***** Data provided

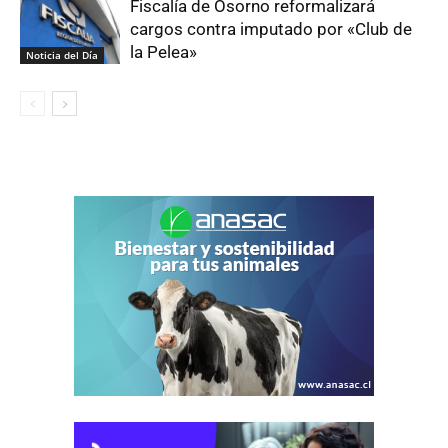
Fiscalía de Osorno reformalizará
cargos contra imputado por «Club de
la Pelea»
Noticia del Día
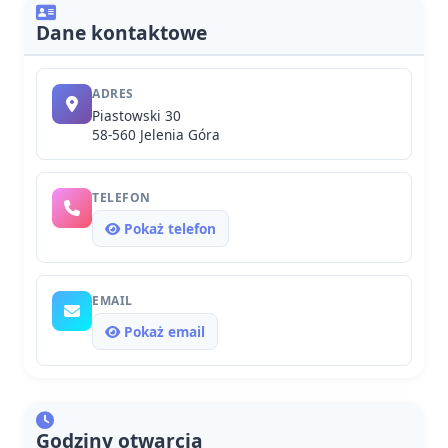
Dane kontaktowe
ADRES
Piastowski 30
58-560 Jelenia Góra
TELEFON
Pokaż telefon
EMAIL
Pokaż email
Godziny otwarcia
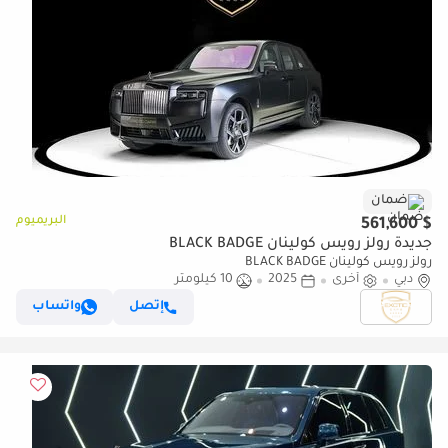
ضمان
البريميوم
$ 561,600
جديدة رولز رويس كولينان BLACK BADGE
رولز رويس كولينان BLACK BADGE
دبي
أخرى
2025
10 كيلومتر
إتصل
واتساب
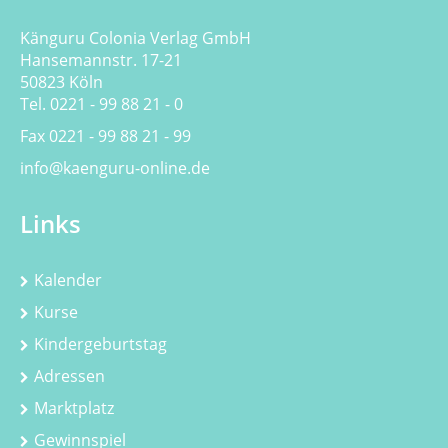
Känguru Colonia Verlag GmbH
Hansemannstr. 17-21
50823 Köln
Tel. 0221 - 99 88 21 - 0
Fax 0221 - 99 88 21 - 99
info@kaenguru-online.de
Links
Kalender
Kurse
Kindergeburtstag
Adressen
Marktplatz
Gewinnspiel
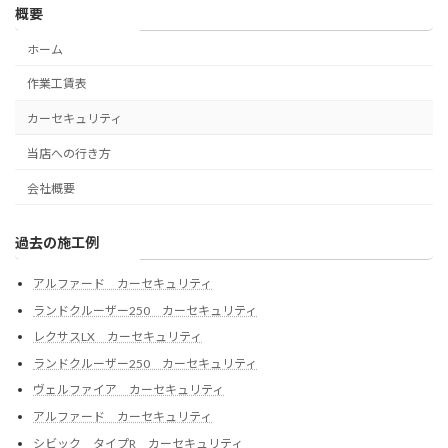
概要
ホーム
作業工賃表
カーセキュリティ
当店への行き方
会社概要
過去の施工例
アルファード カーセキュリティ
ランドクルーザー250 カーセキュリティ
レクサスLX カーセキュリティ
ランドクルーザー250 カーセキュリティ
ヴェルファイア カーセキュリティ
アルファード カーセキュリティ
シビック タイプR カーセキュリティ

**********

== About this exercise ==
Transcribe every record above exactly, leaving out the pictures.

== Exercise answer ==
Fiscalía de Osorno reformalizará
cargos contra imputado por «Club de
la Pelea»
Noticia del Día
Dane kontaktowe
ADRES
Piastowski 30
58-560 Jelenia Góra
TELEFON
Pokaż telefon
EMAIL
Pokaż email
Godziny otwarcia
ضمان
البريميوم
$ 561,600
جديدة رولز رويس كولينان BLACK BADGE
رولز رويس كولينان BLACK BADGE
دبي
أخرى
2025
10 كيلومتر
إتصل
واتساب
Känguru Colonia Verlag GmbH
Hansemannstr. 17-21
50823 Köln
Tel. 0221 - 99 88 21 - 0
Fax 0221 - 99 88 21 - 99
info@kaenguru-online.de
Links
Kalender
Kurse
Kindergeburtstag
Adressen
Marktplatz
Gewinnspiel
概要
ホーム
作業工賃表
カーセキュリティ
当店への行き方
会社概要
過去の施工例
アルファード カーセキュリティ
ランドクルーザー250 カーセキュリティ
レクサスLX カーセキュリティ
ランドクルーザー250 カーセキュリティ
ヴェルファイア カーセキュリティ
アルファード カーセキュリティ
シビック タイプR カーセキュリティ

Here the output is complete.